=== Begin Enclosure ===

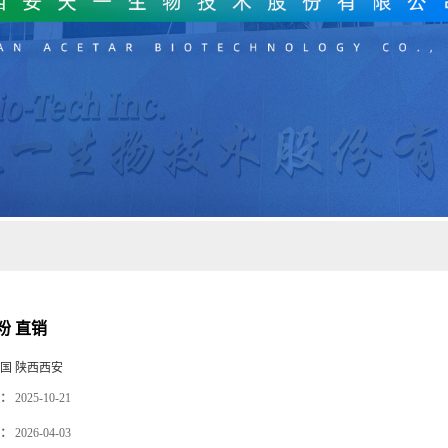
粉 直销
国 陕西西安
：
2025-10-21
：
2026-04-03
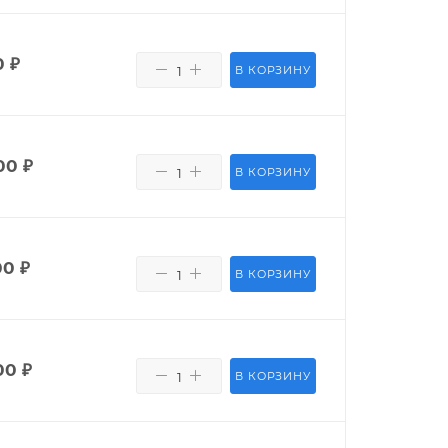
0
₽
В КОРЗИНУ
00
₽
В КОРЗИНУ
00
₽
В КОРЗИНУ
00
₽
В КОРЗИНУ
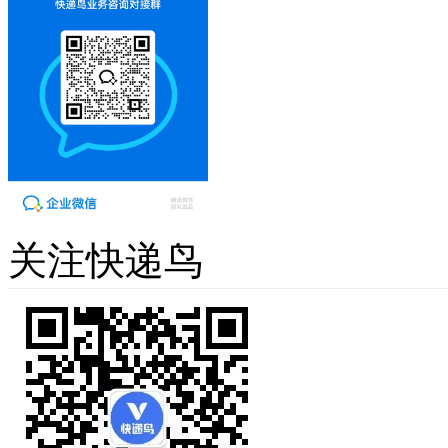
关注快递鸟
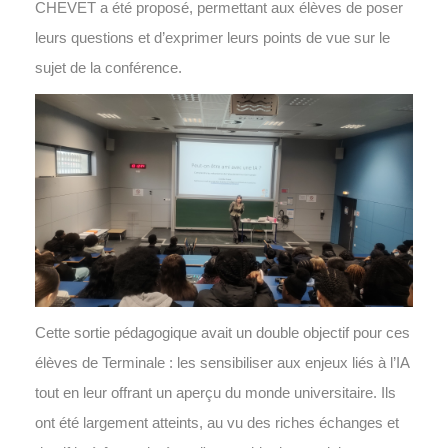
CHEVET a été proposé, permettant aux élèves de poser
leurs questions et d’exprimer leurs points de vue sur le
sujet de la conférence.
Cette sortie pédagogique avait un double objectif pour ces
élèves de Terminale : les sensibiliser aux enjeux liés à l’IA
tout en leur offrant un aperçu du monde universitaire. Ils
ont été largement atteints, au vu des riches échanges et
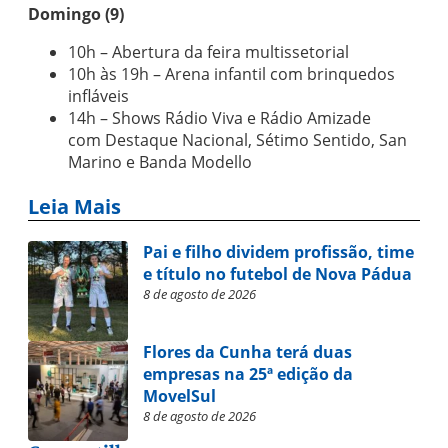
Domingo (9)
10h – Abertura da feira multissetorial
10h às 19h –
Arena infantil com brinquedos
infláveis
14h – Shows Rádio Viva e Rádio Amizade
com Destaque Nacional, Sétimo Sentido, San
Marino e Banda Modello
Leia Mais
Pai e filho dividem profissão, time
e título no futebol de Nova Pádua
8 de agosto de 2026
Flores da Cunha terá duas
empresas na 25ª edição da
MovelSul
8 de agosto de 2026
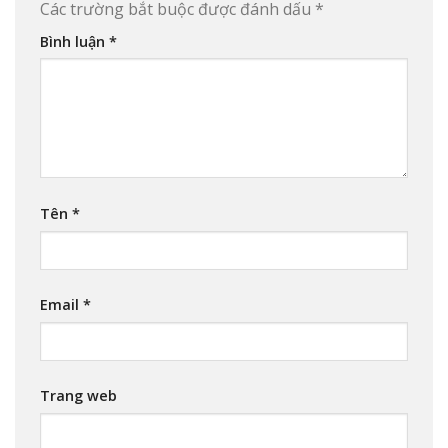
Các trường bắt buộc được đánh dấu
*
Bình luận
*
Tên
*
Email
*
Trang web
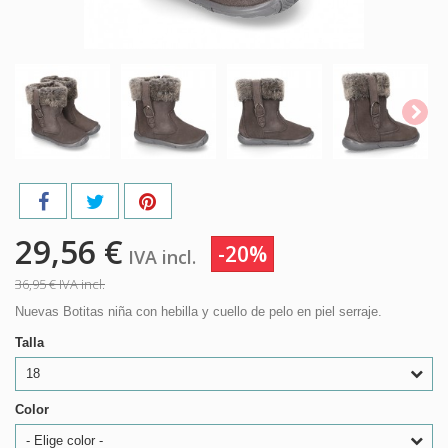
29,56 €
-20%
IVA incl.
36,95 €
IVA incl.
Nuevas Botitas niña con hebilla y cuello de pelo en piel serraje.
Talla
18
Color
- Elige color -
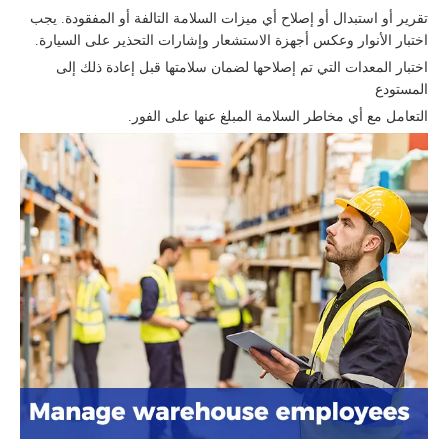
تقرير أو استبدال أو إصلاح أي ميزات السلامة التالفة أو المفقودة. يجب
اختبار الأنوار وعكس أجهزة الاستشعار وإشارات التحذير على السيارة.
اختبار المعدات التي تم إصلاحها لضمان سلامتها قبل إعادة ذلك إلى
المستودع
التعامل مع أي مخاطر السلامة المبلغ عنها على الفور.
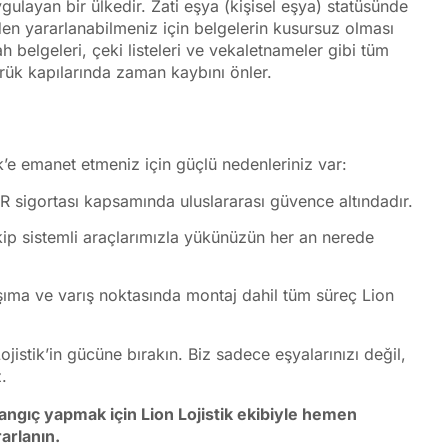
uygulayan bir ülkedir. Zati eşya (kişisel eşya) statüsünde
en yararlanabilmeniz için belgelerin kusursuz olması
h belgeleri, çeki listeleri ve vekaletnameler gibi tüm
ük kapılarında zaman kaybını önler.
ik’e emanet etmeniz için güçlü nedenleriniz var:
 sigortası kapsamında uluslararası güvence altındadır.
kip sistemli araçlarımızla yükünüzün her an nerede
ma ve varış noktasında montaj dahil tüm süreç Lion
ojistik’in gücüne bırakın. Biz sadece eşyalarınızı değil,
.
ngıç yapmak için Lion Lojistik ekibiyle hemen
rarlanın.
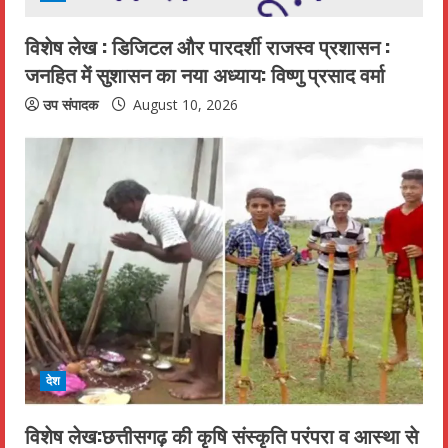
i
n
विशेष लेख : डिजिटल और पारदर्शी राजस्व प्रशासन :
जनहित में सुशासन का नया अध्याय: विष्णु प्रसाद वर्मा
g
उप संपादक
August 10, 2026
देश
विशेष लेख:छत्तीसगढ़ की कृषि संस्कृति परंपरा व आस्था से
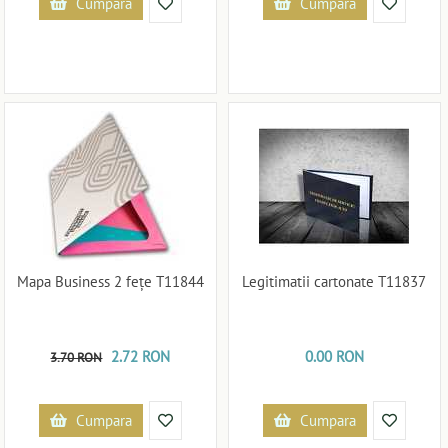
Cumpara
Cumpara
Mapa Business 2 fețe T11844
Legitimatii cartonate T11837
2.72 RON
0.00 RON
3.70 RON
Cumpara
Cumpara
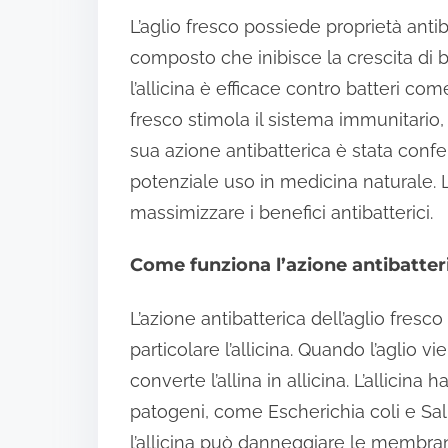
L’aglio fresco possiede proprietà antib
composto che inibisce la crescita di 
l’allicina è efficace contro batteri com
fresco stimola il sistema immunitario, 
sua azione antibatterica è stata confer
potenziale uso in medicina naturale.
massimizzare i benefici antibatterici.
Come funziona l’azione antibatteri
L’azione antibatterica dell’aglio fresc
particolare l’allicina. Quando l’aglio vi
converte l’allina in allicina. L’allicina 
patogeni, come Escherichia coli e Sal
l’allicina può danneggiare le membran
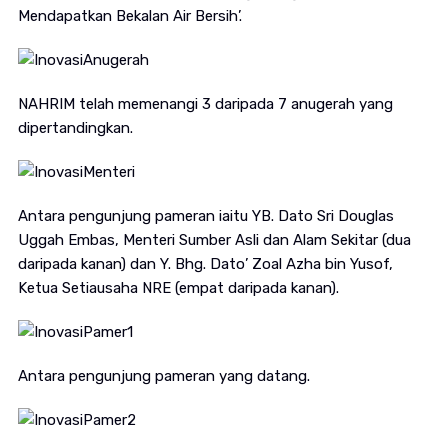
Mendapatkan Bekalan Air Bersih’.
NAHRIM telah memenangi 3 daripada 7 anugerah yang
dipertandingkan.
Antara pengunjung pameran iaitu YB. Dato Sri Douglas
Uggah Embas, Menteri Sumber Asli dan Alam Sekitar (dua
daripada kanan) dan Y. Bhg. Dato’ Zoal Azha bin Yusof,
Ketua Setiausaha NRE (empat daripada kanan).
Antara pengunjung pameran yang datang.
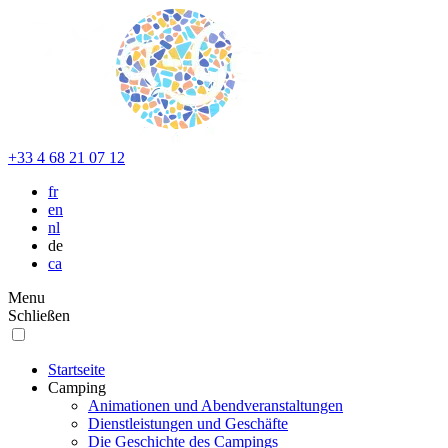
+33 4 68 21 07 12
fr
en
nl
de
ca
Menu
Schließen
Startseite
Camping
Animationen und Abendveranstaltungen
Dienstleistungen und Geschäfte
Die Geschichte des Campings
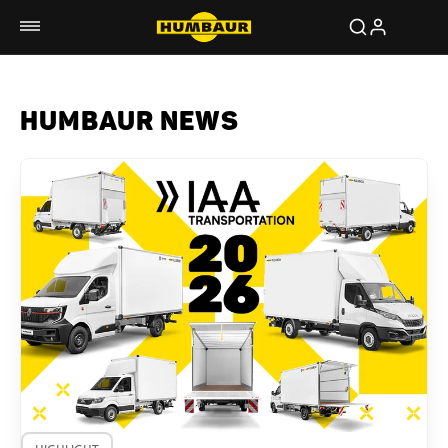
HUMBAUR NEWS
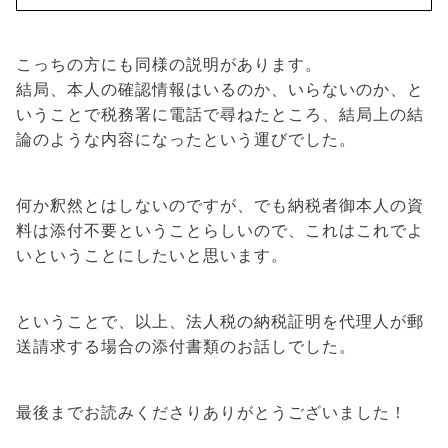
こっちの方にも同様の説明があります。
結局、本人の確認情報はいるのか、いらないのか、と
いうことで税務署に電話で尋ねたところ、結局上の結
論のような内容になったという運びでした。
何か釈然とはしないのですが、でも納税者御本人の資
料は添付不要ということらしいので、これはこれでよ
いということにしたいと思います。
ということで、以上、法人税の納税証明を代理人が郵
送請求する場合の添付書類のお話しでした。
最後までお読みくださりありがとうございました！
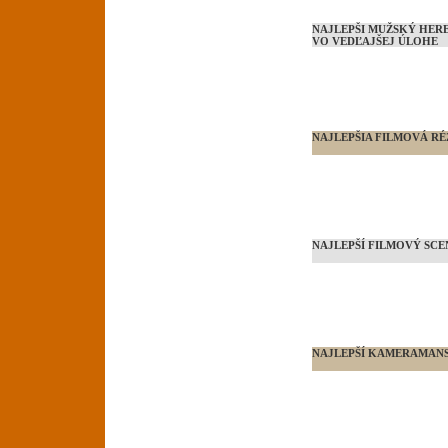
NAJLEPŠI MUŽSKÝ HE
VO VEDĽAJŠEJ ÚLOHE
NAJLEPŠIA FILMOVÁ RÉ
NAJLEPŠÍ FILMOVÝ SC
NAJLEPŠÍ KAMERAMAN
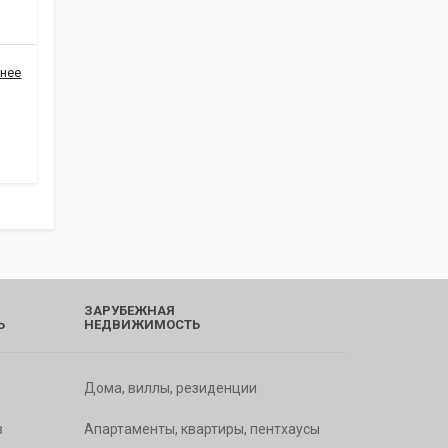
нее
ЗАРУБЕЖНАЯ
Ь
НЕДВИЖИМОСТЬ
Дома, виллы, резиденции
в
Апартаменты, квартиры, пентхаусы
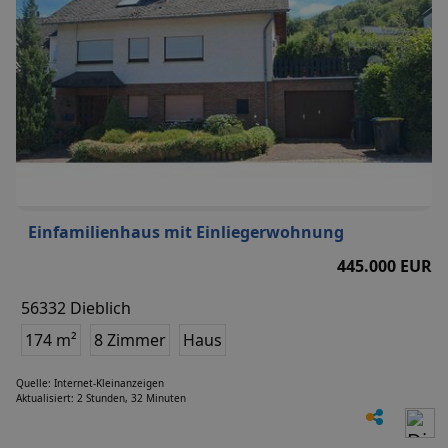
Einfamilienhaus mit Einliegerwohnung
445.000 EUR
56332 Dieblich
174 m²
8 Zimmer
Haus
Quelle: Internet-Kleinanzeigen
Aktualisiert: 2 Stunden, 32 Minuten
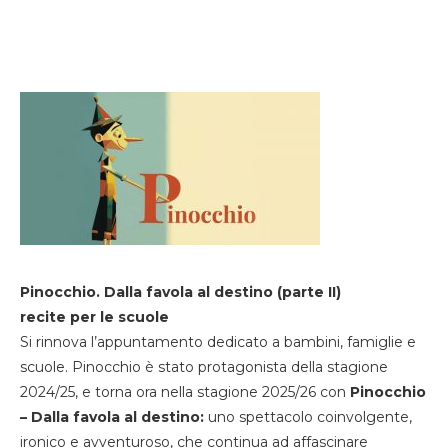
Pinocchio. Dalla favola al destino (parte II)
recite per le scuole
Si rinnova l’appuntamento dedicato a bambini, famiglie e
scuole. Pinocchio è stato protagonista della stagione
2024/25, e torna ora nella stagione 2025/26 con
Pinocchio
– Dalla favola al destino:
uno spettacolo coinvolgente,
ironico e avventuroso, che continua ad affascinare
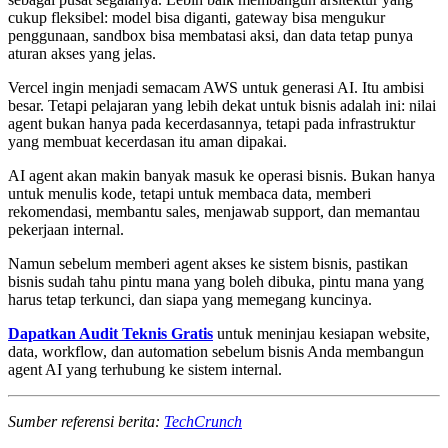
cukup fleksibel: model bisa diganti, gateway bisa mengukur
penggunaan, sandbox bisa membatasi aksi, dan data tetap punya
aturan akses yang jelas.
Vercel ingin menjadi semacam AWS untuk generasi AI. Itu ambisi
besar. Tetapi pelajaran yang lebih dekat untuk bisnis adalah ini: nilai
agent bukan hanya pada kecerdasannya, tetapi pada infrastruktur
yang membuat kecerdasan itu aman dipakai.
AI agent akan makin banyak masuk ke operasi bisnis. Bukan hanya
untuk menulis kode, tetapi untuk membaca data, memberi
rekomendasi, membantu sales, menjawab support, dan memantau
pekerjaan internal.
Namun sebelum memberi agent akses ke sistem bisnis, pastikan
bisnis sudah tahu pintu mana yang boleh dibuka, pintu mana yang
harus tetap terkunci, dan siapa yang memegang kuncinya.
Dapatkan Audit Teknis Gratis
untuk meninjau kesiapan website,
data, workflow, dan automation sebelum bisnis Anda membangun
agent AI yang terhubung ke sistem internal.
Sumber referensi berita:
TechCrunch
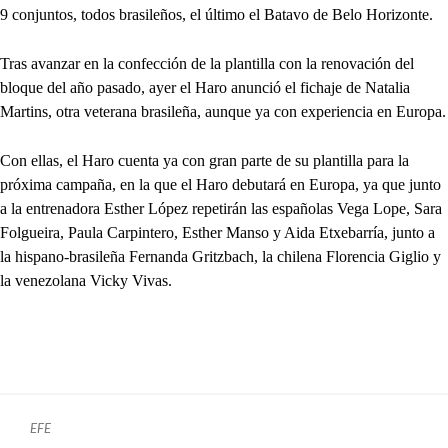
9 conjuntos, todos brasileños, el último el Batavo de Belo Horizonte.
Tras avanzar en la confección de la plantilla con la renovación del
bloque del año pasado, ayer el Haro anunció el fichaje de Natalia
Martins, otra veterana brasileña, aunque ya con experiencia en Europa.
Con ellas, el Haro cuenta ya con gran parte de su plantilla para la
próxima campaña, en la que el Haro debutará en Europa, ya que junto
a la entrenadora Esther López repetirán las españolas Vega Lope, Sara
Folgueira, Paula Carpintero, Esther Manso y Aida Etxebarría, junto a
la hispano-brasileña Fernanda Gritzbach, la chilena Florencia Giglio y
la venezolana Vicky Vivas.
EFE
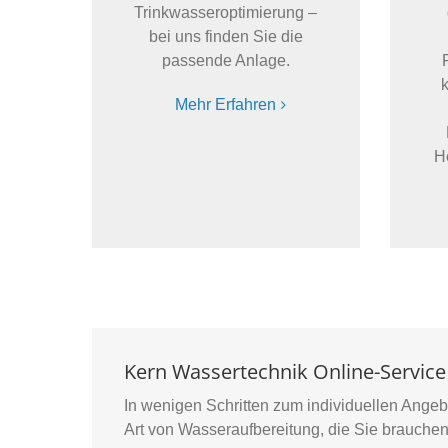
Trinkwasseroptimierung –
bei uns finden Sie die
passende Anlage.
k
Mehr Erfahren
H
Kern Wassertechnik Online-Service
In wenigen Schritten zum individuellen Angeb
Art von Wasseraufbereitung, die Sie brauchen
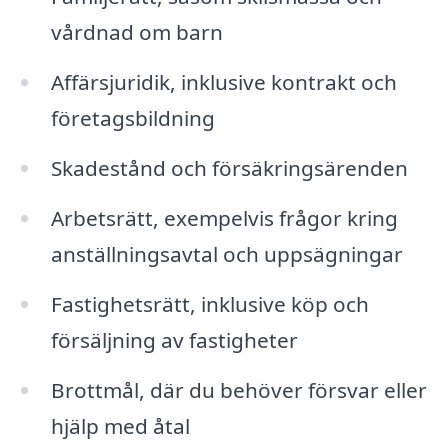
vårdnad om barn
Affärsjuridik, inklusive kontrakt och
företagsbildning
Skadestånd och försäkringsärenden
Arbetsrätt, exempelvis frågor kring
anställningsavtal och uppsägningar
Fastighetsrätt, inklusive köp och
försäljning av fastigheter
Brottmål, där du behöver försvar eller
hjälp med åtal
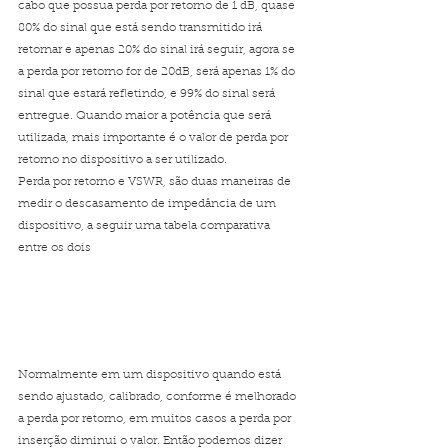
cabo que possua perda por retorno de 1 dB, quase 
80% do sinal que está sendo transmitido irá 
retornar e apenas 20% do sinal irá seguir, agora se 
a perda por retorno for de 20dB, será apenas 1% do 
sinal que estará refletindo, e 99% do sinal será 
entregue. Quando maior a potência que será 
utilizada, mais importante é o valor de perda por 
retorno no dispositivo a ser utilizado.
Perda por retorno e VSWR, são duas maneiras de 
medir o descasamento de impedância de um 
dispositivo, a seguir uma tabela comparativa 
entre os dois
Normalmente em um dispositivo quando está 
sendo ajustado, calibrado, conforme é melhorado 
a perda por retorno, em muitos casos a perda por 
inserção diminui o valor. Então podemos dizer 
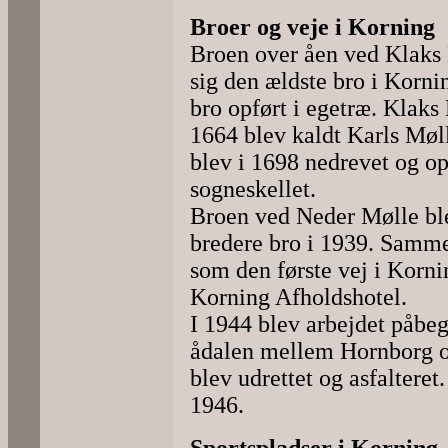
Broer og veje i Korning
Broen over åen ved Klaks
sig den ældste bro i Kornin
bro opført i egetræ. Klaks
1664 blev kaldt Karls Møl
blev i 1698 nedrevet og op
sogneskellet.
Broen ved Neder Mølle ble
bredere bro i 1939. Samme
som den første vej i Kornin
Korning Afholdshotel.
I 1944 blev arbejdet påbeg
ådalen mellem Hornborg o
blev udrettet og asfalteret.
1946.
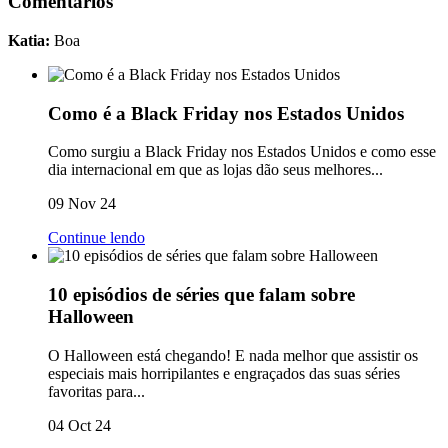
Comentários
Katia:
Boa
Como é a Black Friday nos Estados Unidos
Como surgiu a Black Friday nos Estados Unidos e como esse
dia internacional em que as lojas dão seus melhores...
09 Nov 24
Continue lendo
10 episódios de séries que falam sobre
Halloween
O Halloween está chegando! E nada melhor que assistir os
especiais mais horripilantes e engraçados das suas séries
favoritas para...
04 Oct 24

=== End Enclosure ===

» What to do: Output exactly the lines from the first line of the records through the line containing "Cette sortie pédagogique". Leave out every picture.

» Solution to the problem:
粉 直销
国 陕西西安
：
2025-10-21
：
2026-04-03
0
₽
В КОРЗИНУ
00
₽
В КОРЗИНУ
00
₽
В КОРЗИНУ
00
₽
В КОРЗИНУ
关注快递鸟
CHEVET a été proposé, permettant aux élèves de poser
leurs questions et d’exprimer leurs points de vue sur le
sujet de la conférence.
Cette sortie pédagogique avait un double objectif pour ces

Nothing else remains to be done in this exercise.